Seven clinical V. cholerae O1 strains isolated in five different provinces of the country in 1994 (Figure 1) gave three profiles (Table 1). Similar to the 1992 and 1993 strains isolated from Luanda, the two most common profiles were F and G. Profile F strains were isolated from Luanda (isolate 1350), Cuando Cubango (isolate 1356), and Benguela (isolate 1383). Profile G strains were isolated from Bengo province (isolate 1349), and Dondo (Cuanza Norte) (isolates 819 and 1354). A previously unobserved profile H (non-prototypical VSP-II and phage K) was observed in strain 1382 isolated in Cuando Cubango. All non-prototypical VSP-II islands were confirmed as carrying the WASA insertion. V. cholerae strains 1349 and 1354 gave a positive amplification for WASA-1 GI while the remaining five strains gave negative amplification for this cluster.

Five clinical V. cholerae O1 strains from 1995 and one from 1996 were isolated in the provinces of Luanda and Cabinda (Figure 1). Strains isolated in four different municipalities of the Luanda province in 1995 showed two profiles: profile F (strains 1357 and 1359), and profile I (strains 1358 and 1360) in which the sole non-prototypical variant of VSP-II was amplified. The two strains isolated in the Cabinda enclave showed profiles F and I in 1995 (strain 1361) and 1996 (strain 908), respectively. All non-prototypical VSP-II islands were confirmed as carrying the WASA insertion. V. cholerae strains 1357, 1358, and 1359 from Luanda gave a positive amplification for the WASA-1 GI while the remaining 3 strains (isolates 1360, 1361, and 908 from Luanda and the Cabinda enclave, respectively) were negative for this cluster.
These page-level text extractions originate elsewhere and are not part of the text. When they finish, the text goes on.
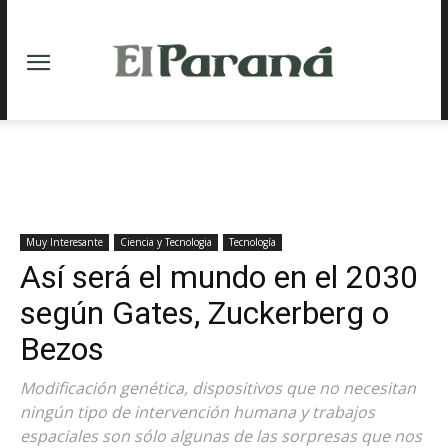
Muy Interesante
Ciencia y Tecnologia
Tecnología
Así será el mundo en el 2030
según Gates, Zuckerberg o
Bezos
Modificación genética, dispositivos que no necesitan
ningún tipo de intervención humana y trabajos
espaciales son sólo algunas de las sorpresas que nos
Analysis of V. cholerae O1 epidemic strains isolated in 2006

As anticipated by our previous study (Ceccarelli et al., 2011a), the two V. cholerae O1 strains isolated in Luanda during the 2006 epidemic, shared a common and previously unobserved mobilome profile J (Table 1). These strains harbored the prototypical intact variant of VSP-II, an ICE element (ICEVchAng3, sibling of ICEVchInd5), and TLC. Both were negative for the presence of WASA-1 and VSP-II WASA genetic clusters.

Discussion

This retrospective study is based on a collection of Vibrio cholerae O1 clinical strains, isolated from 1992 to 2006 from different provinces in Angola (Figure 1 and Table 1). Despite encouragement from local national health authorities, it was not possible to isolate strains over a broader temporal and geographic scale due to security and logistic constraints caused by socio-economic conditions. Thus, we are aware of the potential spatial and temporal biases inherent in this set of strains. Half of our isolates were recovered from cases in Luanda, and all but two isolates were recovered between 1992 and 1996. Nevertheless, we believe the strains presented in this study represent an important source of data depicting the presence of a variable population of V. cholerae O1 strains in the country.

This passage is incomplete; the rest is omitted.